What Is DevOps? The million-dollar question, it is. Much like the trailer for “Star Wars: The Last Jedi,” it seems like everyone is talking about DevOps. It has made waves in the technical community, bringing with it promises of increased development speed and business agility. And while we can’t really tell you what’s up with the melodramatic shots of Mark Hamill in the trailer (okay, we’ll stop it for now), we can confidently say that the benefits of DevOps are contingent on a business’ ability to both understand and implement certain concepts across the organization.
So, what exactly is a DevOps team, then?
Unlike traditional development or operations concepts, there are many nuances to DevOps roles and responsibilities. One thing is for certain: there is no such thing as a singular “DevOps.” DevOps means many different things to many different people. Ultimately, however, your definition of DevOps is all about how your organization can use and benefit from certain concepts. Let’s review.
What’s in a word?
Without dwelling on the obvious, DevOps is a combination of the words “development” and “operations.” Under this model, development and operations teams are no longer siloed as two disparate departments. If “Ops” is a blanket term for engineers, operations, and system administrators, then “Dev” expands beyond developers, and includes everyone developing the product (including QA and product). DevOps acknowledges the importance of collaboration between development and operations.
Often, these two teams are merged into one in which engineers work across the entirety of an application’s lifecycle. From this practical standpoint, the term is a cross-disciplinary practice in which operations and development engineers participate in the entire lifecycle of an application or product. However, it also includes design, development, support—and everything in between.
Okay, so how is DevOps different than engineer roles?
For starters, software engineers are primarily concerned with the production and delivery of applications. These roles deliver specific, predetermined business requirements and objectives. Traditionally, both developers and operations professionals have leveraged similar techniques, ranging from testing to Agile development. Therefore, DevOps leans heavily on Agile and Lean methodologies, right? It does. However, DevOps extends beyond the simple coding principles of Agile principles to include the overarching concept of service delivery.

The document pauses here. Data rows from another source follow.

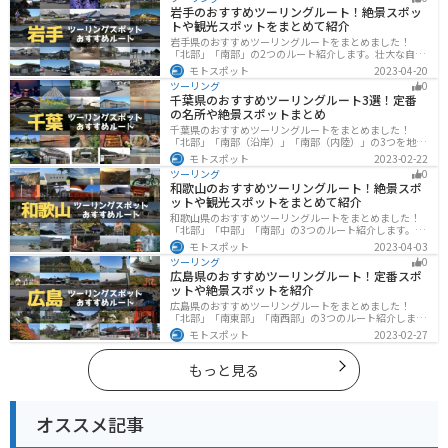
こを楽しみながら、北海道の自然を満喫できる魅力的な
岩手のおすすめツーリングルート！絶景スポッ
スポットです。
トや観光スポットをまとめて紹介
岩手県のおすすめツーリングルートをまとめました！
「北部」「南部」の2つのルート紹介します。壮大な自然
や歴史的な観光スポットが多く存在するので楽しめま
モトスポット
2023-04-20
す。バイクで岩手県にツーリングに行く際は参考にして
ツーリング
0
ください。
千葉県のおすすめツーリングルート3選！定番
の名所や絶景スポットまとめ
千葉県のおすすめツーリングルートをまとめました！
「北部」「南部（沿岸）」「南部（内陸）」の3つを地域
別で紹介します！千葉は首都圏からのアクセスも良く、
モトスポット
2023-02-22
海と山どちらも堪能できるのでツーリングには最適な場
ツーリング
0
所です。
和歌山のおすすめツーリングルート！絶景スポ
ットや観光スポットをまとめて紹介
和歌山県のおすすめツーリングルートをまとめました！
「北部」「中部」「南部」の3つのルート紹介します。海
と山に囲まれた自然豊かなエリアが広がり、様々な楽し
モトスポット
2023-04-03
み方ができます。バイクで和歌山県にツーリングに行く
ツーリング
0
際は参考にしてください。
広島県のおすすめツーリングルート！定番スポ
ットや絶景スポットを紹介
広島県のおすすめツーリングルートをまとめました！
「北部」「南東部」「南西部」の3つのルート紹介しま
す。自然豊かな山と海だけでなく、歴史的価値のある建
モトスポット
2023-02-27
造物も多数あるので、飽きることなくツーリングを堪能
できます。バイクで広島県にツーリングに行く際は参考
にしてください。
もっと見る
オススメ記事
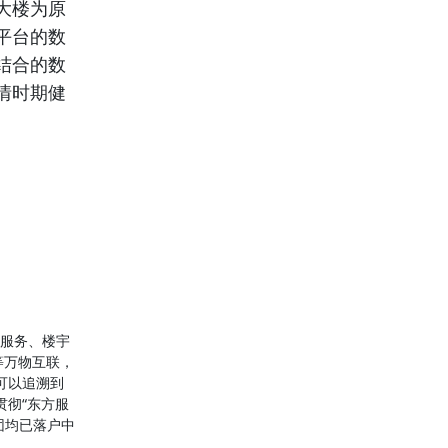
大楼为原
平台的数
结合的数
情时期健
和服务、楼宇
等万物互联，
可以追溯到
贯彻“东方服
团均已落户中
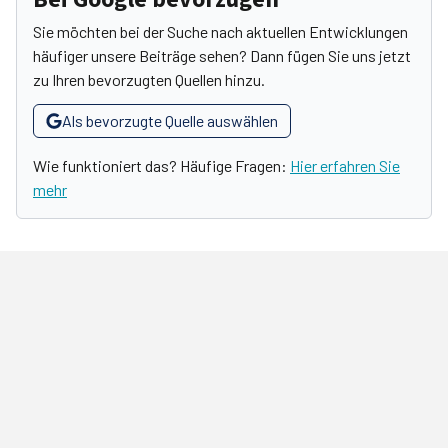
Sie möchten bei der Suche nach aktuellen Entwicklungen
häufiger unsere Beiträge sehen? Dann fügen Sie uns jetzt
zu Ihren bevorzugten Quellen hinzu.
Als bevorzugte Quelle auswählen
Wie funktioniert das? Häufige Fragen:
Hier erfahren Sie
mehr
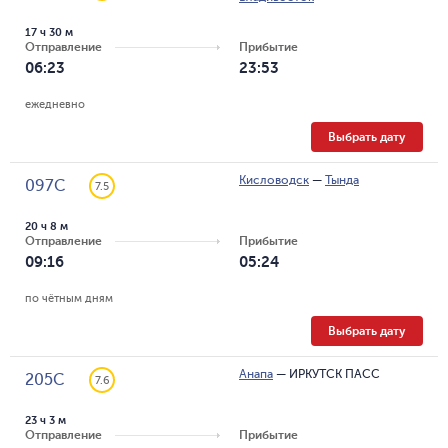
17 ч 30 м
Отправление
Прибытие
06:23
23:53
ежедневно
Выбрать дату
Кисловодск
—
Тында
097С
7.5
20 ч 8 м
Отправление
Прибытие
09:16
05:24
по чётным дням
Выбрать дату
Анапа
—
ИРКУТСК ПАСС
205С
7.6
23 ч 3 м
Отправление
Прибытие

DevOps roles are concerned with building infrastructure that improves the process of developing applications. To this point, CAMS (culture, automation, measurement, sharing) is an acronym designed to describe the core values of DevOps:
- Culture: As mentioned, DevOps attempts to break down silos across a team. Culture is concerned with communication and collaboration throughout the software supply chain to ensure the best possible outcome.
- Automation: Because DevOps is basically built on the concept of automation, this aspect is straightforward. By leveraging automation, DevOps is designed to optimize productivity, prevent defects, and create consistency.
- Measurement: This concept centers around the idea of continuous improvement through data, because without measurement, automation is not possible. Data should be transparent and accessible.
- Sharing: Sharing is caring at organizations with a DevOps culture. Sharing tools and code with team members helps new features get implemented.
What is DevOps not?
Software these days is a central component of a business. And companies interact with customers well beyond the development and implementation processes. While some may think that DevOps roles are largely developers taking over operations, the demand is largely initiated by operations teams. Simply put, businesses need more agility. That’s why DevOps roles cannot be pigeonholed.
DevOps is not just concerned with development and operations. As we’ve mentioned, the term should be as flexible and inclusive as possible. Consider security professionals, network admins, and anyone in between—and look to them when building a DevOps team. And it’s more than a job title. You need developers who can deploy code, system administrators who can dive into code, and team members who can work across platforms, tools, servers, networks, and databases.
One more thing: DevOps is not everything. While we’ve remained admittedly laissez-faire about our definition of the term, it can be tempting to write it off as an extension of Lean or Agile thinking. While there are many parallels between these concepts, it’s important to look beyond the terminology. Sure, DevOps is about increasing collaboration and culture, but it’s more so about integrating operations into the mix.